El XXI Congreso del Partido Popular celebrado recientemente en el recinto ferial de IFEMA (Madrid) ha sido todo un golpe sobre la mesa. Mensaje claro: hay alternativa, y se llama Alberto Núñez Feijóo. Frente a un PSOE entregado al chantaje separatista y a los delirios de Sumar, los populares ha exhibido unidad, serenidad y proyecto de país.
Feijóo ha dejado claro que se han de detener las concesiones a los enemigos del Estado. Basta de un Gobierno vendido a Puigdemont, Junqueras y Otegi. El XXI Congreso también ha sido un reconocimiento a Isabel Díaz Ayuso y a Juanma Moreno. Madrid y Andalucía son ejemplos de que otra política es posible. Mientras Pedro Sánchez pacta con fugados, el PP baja impuestos y crea empleo en las comunidades autónomas que gobierna.
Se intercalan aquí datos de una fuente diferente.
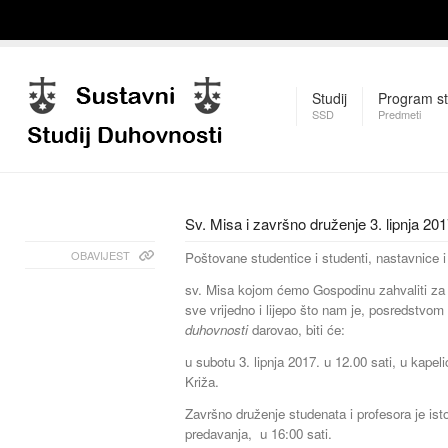
Studij
Program st
SSD
Predmeti
Sv. Misa i završno druženje 3. lipnja 201
OBAVIJEST
Poštovane studentice i studenti, nastavnice i
sv. Misa kojom ćemo Gospodinu zahvaliti za
sve vrijedno i lijepo što nam je, posredstvom
duhovnosti
darovao, biti će:
u subotu 3. lipnja 2017. u 12.00 sati, u kape
Križa.
Završno druženje studenata i profesora je is
predavanja, u 16:00 sati.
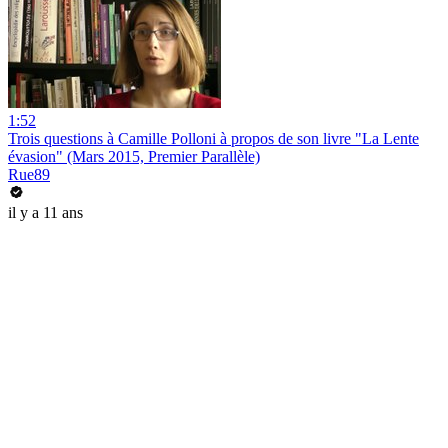
1:52
Trois questions à Camille Polloni à propos de son livre "La Lente
évasion" (Mars 2015, Premier Parallèle)
Rue89
il y a 11 ans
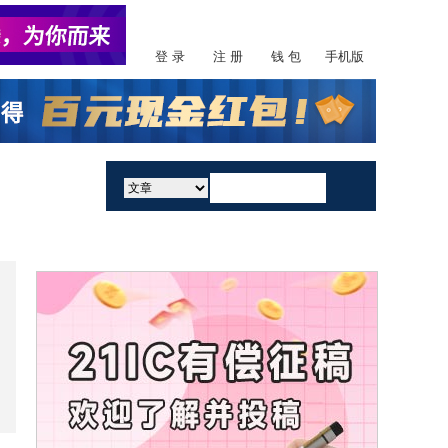
登 录
注 册
钱 包
手机版
活动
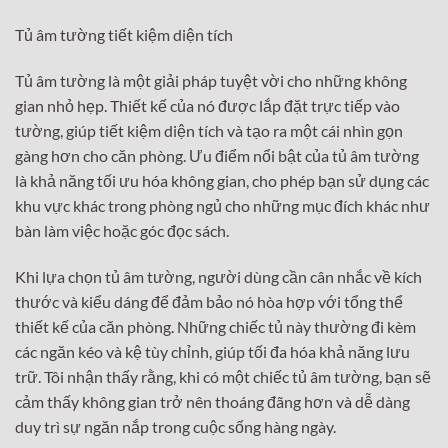
Tủ âm tường tiết kiệm diện tích
Tủ âm tường là một giải pháp tuyệt vời cho những không
gian nhỏ hẹp. Thiết kế của nó được lắp đặt trực tiếp vào
tường, giúp tiết kiệm diện tích và tạo ra một cái nhìn gọn
gàng hơn cho căn phòng. Ưu điểm nổi bật của tủ âm tường
là khả năng tối ưu hóa không gian, cho phép bạn sử dụng các
khu vực khác trong phòng ngủ cho những mục đích khác như
bàn làm việc hoặc góc đọc sách.
Khi lựa chọn tủ âm tường, người dùng cần cân nhắc về kích
thước và kiểu dáng để đảm bảo nó hòa hợp với tổng thể
thiết kế của căn phòng. Những chiếc tủ này thường đi kèm
các ngăn kéo và kệ tùy chỉnh, giúp tối đa hóa khả năng lưu
trữ. Tôi nhận thấy rằng, khi có một chiếc tủ âm tường, bạn sẽ
cảm thấy không gian trở nên thoáng đãng hơn và dễ dàng
duy trì sự ngăn nắp trong cuộc sống hàng ngày.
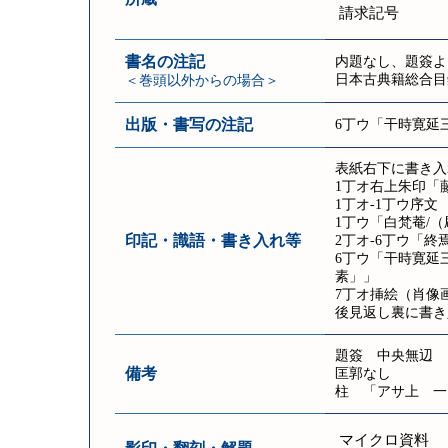
請求記号
書名の注記
内題なし、題簽よ
日本古典籍総合目
＜巻頭以外からの場合＞
出版・書写の注記
6丁ウ「干時寛延
表紙右下に書き入
1丁オ右上朱印「
1丁オ‐1丁ウ序文
1丁ウ「白梵菴/
印記・識語・書き入れ等
2丁オ‐6丁ウ「終
6丁ウ「干時寛延
素」」
7丁オ挿絵（肖像
後見返し裏に書き
題簽 中央無辺 「
備考
匡郭なし
柱 「アサ上 一
マイクロ資料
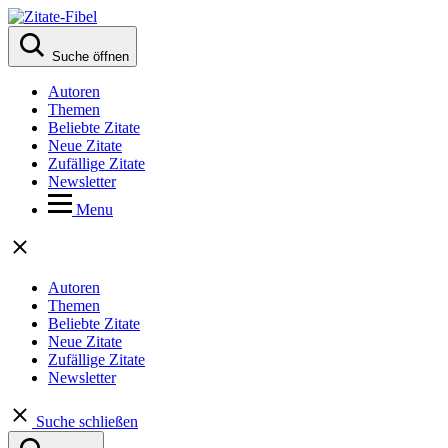
Suche öffnen
Autoren
Themen
Beliebte Zitate
Neue Zitate
Zufällige Zitate
Newsletter
Menu
Autoren
Themen
Beliebte Zitate
Neue Zitate
Zufällige Zitate
Newsletter
Suche schließen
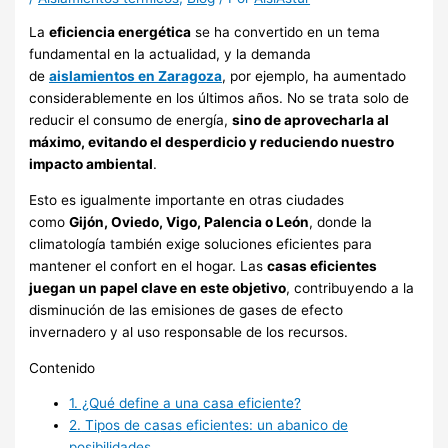
La
eficiencia energética
se ha convertido en un tema
fundamental en la actualidad, y la demanda
de
aislamientos en Zaragoza
, por ejemplo, ha aumentado
considerablemente en los últimos años. No se trata solo de
reducir el consumo de energía,
sino de aprovecharla al
máximo, evitando el desperdicio y reduciendo nuestro
impacto ambiental
.
Esto es igualmente importante en otras ciudades
como
Gijón, Oviedo, Vigo, Palencia o León
, donde la
climatología también exige soluciones eficientes para
mantener el confort en el hogar. Las
casas eficientes
juegan un papel clave en este objetivo
, contribuyendo a la
disminución de las emisiones de gases de efecto
invernadero y al uso responsable de los recursos.
Contenido
1.
¿Qué define a una casa eficiente?
2.
Tipos de casas eficientes: un abanico de
posibilidades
No ha faltado tampoco la defensa de la igualdad entre españoles. Nada de privilegios fiscales para unos, ni cesiones lingüísticas para otros. Lo que se aplica en Badajoz debe valer en Tarragona. Esa es la España constitucional. Mientras tanto, la izquierda se revuelve. Atacan al PP por no plegarse al sanchismo. Señal de que el XXI Congreso ha sido un éxito.
Tampoco han faltado mensajes de política exterior. España necesita recuperar su prestigio internacional, sin dejarse jirones de prestigio atacando a países aliados y confraternizando con dictaduras como China o Turquía. Con el Gobierno actual España se ha convertido en una potencia de cuarta división.
Una imagen simbolizó todo lo que ha significado este XXI Congreso: una bandera de España ondeando en un pabellón lleno. Ni esteladas, ni banderas republicanas o palestinas, ni pancartas contra la Guardia Civil, ni pitadas al Rey Felipe VI. Solo el orgullo de querer gobernar España.